# Material shown:
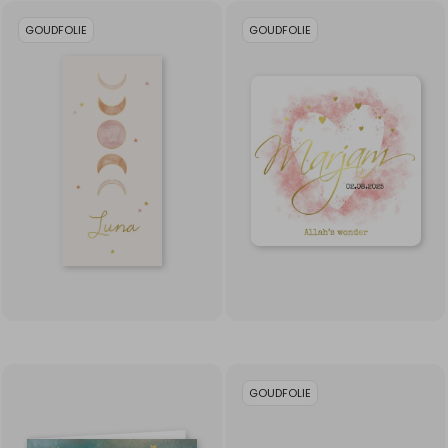
GOUDFOLIE
GOUDFOLIE
GOUDFOLIE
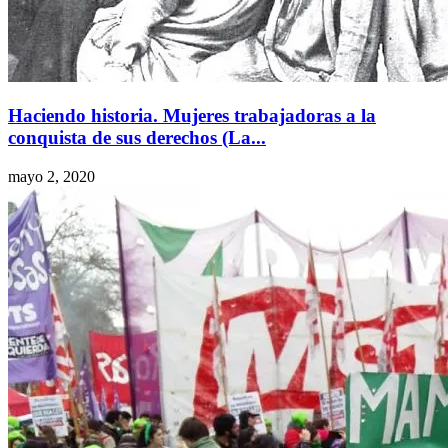
Haciendo historia. Mujeres trabajadoras a la
conquista de sus derechos (La...
mayo 2, 2020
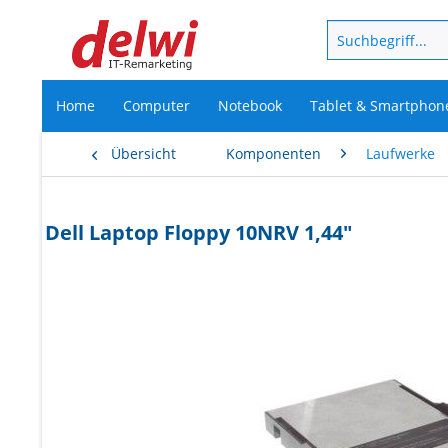
Home
Computer
Notebook
Tablet & Smartphon
Übersicht
Komponenten
Laufwerke
Dell Laptop Floppy 10NRV 1,44"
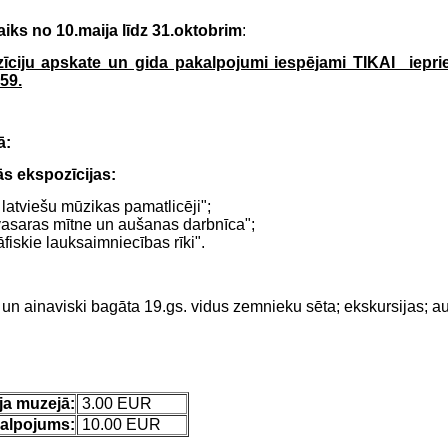
aiks no 10.maija līdz 31.oktobrim
:
īciju apskate un gida pakalpojumi iespējami TIKAI iepri
59.
ā:
s ekspozīcijas:
 - latviešu mūzikas pamatlicēji";
u vasaras mītne un aušanas darbnīca";
āfiskie lauksaimniecības rīki".
i un ainaviski bagāta 19.gs. vidus zemnieku sēta; ekskursijas; a
ja muzejā:
3.00 EUR
alpojums:
10.00 EUR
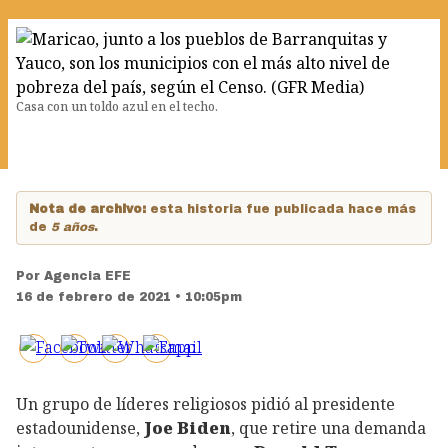
Casa con un toldo azul en el techo.
Nota de archivo:
esta historia fue publicada hace más
de
5 años
.
Por
Agencia EFE
16 de febrero de 2021 • 10:05pm
Un grupo de líderes religiosos pidió al presidente
estadounidense,
Joe Biden
, que retire una demanda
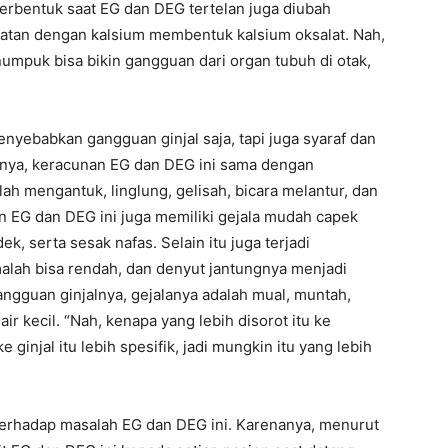
 terbentuk saat EG dan DEG tertelan juga diubah
ikatan dengan kalsium membentuk kalsium oksalat. Nah,
umpuk bisa bikin gangguan dari organ tubuh di otak,
enyebabkan gangguan ginjal saja, tapi juga syaraf dan
tnya, keracunan EG dan DEG ini sama dengan
ah mengantuk, linglung, gelisah, bicara melantur, dan
n EG dan DEG ini juga memiliki gejala mudah capek
k, serta sesak nafas. Selain itu juga terjadi
malah bisa rendah, dan denyut jantungnya menjadi
angguan ginjalnya, gejalanya adalah mual, muntah,
r kecil. “Nah, kenapa yang lebih disorot itu ke
ginjal itu lebih spesifik, jadi mungkin itu yang lebih
terhadap masalah EG dan DEG ini. Karenanya, menurut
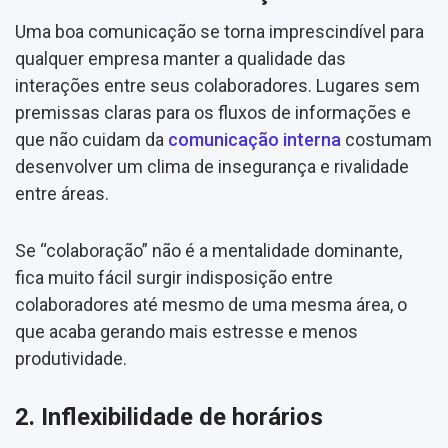
Uma boa comunicação se torna imprescindível para
qualquer empresa manter a qualidade das
interações entre seus colaboradores. Lugares sem
premissas claras para os fluxos de informações e
que não cuidam da
comunicação interna
costumam
desenvolver um clima de insegurança e rivalidade
entre áreas.
Se “colaboração” não é a mentalidade dominante,
fica muito fácil surgir indisposição entre
colaboradores até mesmo de uma mesma área, o
que acaba gerando mais estresse e menos
produtividade.
2. Inflexibilidade de horários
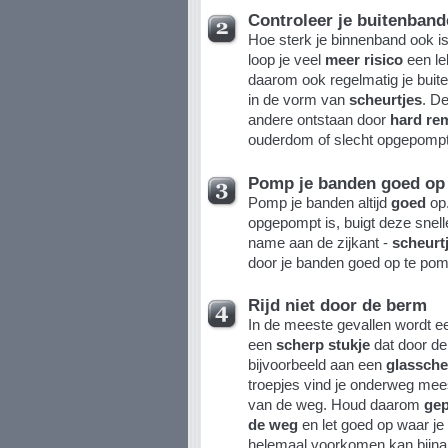
Controleer je buitenband
Hoe sterk je binnenband ook i
loop je veel
meer risico
een le
daarom ook regelmatig je bui
in de vorm van
scheurtjes
. D
andere ontstaan door
hard r
ouderdom of slecht opgepomp
Pomp je banden goed op
Pomp je banden altijd
goed
op.
opgepompt is, buigt deze snell
name aan de zijkant -
scheurt
door je banden goed op te po
Rijd niet door de berm
In de meeste gevallen wordt e
een
scherp stukje
dat door de
bijvoorbeeld aan een
glassche
troepjes vind je onderweg mees
van de weg. Houd daarom
gep
de weg
en let goed op waar je 
helemaal voorkomen kan bijna 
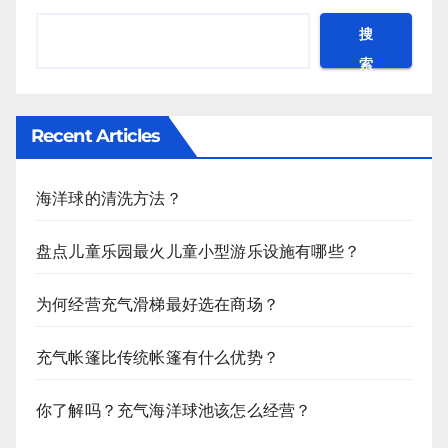
页
搜
索
Recent Articles
海洋球的清洗方法？
盘点儿童乐园最火儿童小型游乐设施有哪些？
为何经营充气滑梯最好选在商场？
充气帐篷比传统帐篷有什么优势？
你了解吗？充气海洋球池该怎么经营？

# Exercise objective:
Looking above, find the stretch of lines that opens with the one holding "malah bisa rendah, dan" and closes with the one holding "Controleer je buitenband". Copy it exactly, pictures excluded.

# Task output:
malah bisa rendah, dan denyut jantungnya menjadi
angguan ginjalnya, gejalanya adalah mual, muntah,
r kecil. “Nah, kenapa yang lebih disorot itu ke
ginjal itu lebih spesifik, jadi mungkin itu yang lebih
terhadap masalah EG dan DEG ini. Karenanya, menurut
Uma boa comunicação se torna imprescindível para
qualquer empresa manter a qualidade das
interações entre seus colaboradores. Lugares sem
premissas claras para os fluxos de informações e
que não cuidam da
comunicação interna
costumam
desenvolver um clima de insegurança e rivalidade
entre áreas.
Se “colaboração” não é a mentalidade dominante,
fica muito fácil surgir indisposição entre
colaboradores até mesmo de uma mesma área, o
que acaba gerando mais estresse e menos
produtividade.
2. Inflexibilidade de horários
Controleer je buitenband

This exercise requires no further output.